General manager Walt Jocketty's trade for McGwire in 1997 is perhaps his best, costing the Cardinals only three marginal players. One year later, McGwire hit 70 home runs to shatter Roger Maris' 37-year-old record.
McGwire, suspected of using steroids, was picked on only 23.5 percent of ballots in his first year of eligibility, far below the 75 percent needed.
"I'm disappointed but I'm not surprised, because I think he had a Hall of Fame career," Jocketty said. "Hopefully he gets the opportunity to get to the Hall of fame. "He was a great player and demonstrated that while he was here and in Oakland."

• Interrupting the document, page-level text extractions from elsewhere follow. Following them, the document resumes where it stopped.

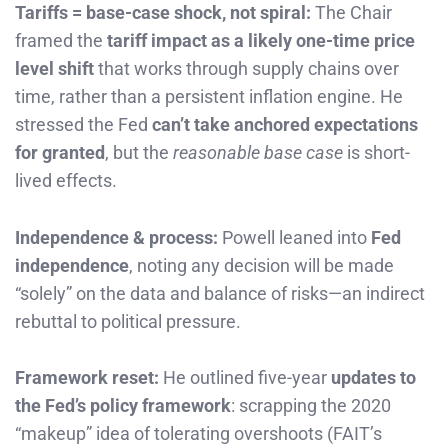
Tariffs = base-case shock, not spiral:
The Chair
framed the
tariff impact as a likely one-time price
level shift
that works through supply chains over
time, rather than a persistent inflation engine. He
stressed the Fed
can’t take anchored expectations
for granted
, but the
reasonable base case
is short-
lived effects.
Independence & process:
Powell leaned into
Fed
independence
, noting any decision will be made
“solely” on the data and balance of risks—an indirect
rebuttal to political pressure.
Framework reset:
He outlined five-year
updates to
the Fed’s policy framework
: scrapping the 2020
“makeup” idea of tolerating overshoots (FAIT’s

Second baseman Adam Kennedy, one of Cardinals' free-agent additions, met with McGwire last week at a charity event in California. Kennedy, a teammate of McGwire's in 1999 with the Cardinals before being traded to the Angels in 2000, said the two did not talk about the Hall of Fame.

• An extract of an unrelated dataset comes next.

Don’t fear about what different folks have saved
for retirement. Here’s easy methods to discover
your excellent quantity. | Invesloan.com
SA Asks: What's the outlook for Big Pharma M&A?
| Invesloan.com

"He seemed to be in good spirits," Kennedy said. "It was a good time. He enjoys living out there and the privacy he has, so he seemed to be doing well."
Kennedy said McGwire "absolutely" was Hall of Fame material.

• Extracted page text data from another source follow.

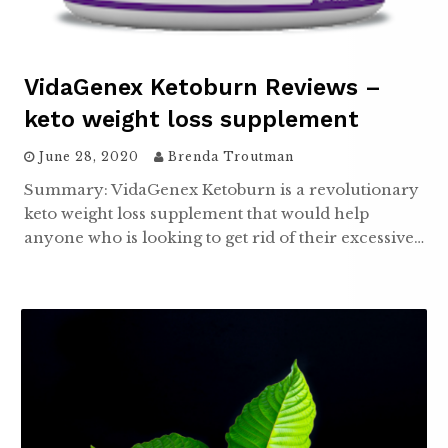
VidaGenex Ketoburn Reviews –
keto weight loss supplement
June 28, 2020
Brenda Troutman
Summary: VidaGenex Ketoburn is a revolutionary
keto weight loss supplement that would help
anyone who is looking to get rid of their excessive…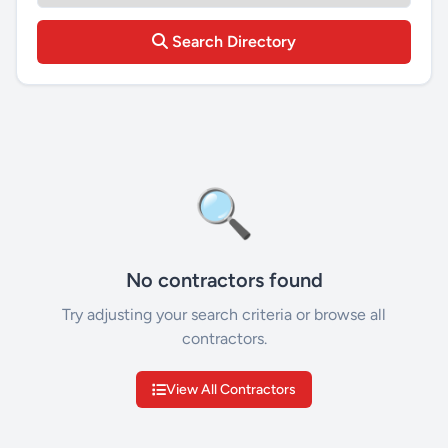
Search Directory
🔍
No contractors found
Try adjusting your search criteria or browse all
contractors.
View All Contractors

"Maybe just from playing with him or knowing the kind of person he is, you expect a little more respect for someone who did the things that he did in his time," Kennedy said.
The comments came at the team's three-day Winter Warmup fan festival, capped by the 49th annual dinner hosted by the St. Louis chapter of the Baseball Writers' Association of America.
Albert Pujols was honored as St. Louis baseball man of the year at the dinner, which also featured Ryan Howard of the Phillies _ the player who beat him out for the NL MVP.
Pujols has been honored as man of the year six straight seasons since his rookie year in 2001, sharing the award this year with La Russa and Jocketty in the wake of the team's first World Series win in 24 years.
Pujols did not attend the dinner, leaving for a humanitarian mission to his native Dominican Republic sponsored by the Pujols Family Foundation after signing hundreds of autographs on Saturday.
At a news conference in the Dominican Republic in late November, Pujols was quoted in Spanish as saying a player who doesn't lead his team to the postseason doesn't deserve to win the MVP award. Pujols said Saturday what he said then had been "misunderstood."
Pujols has often worked out with Howard, who is from suburban Wildwood, Mo., the last four seasons and said he was happy for him. Howard led the majors with 58 homers and 149 RBIs, while Pujols batted .331 with 49 homers and 137 RBIs despite missing a month with a back injury.
"That's a kid I really love," Pujols said. "Winning the MVP last year, I felt it was really great, I worked hard for it. I know how hard he worked to get his MVP and the last thing I want to do is ruin his moment."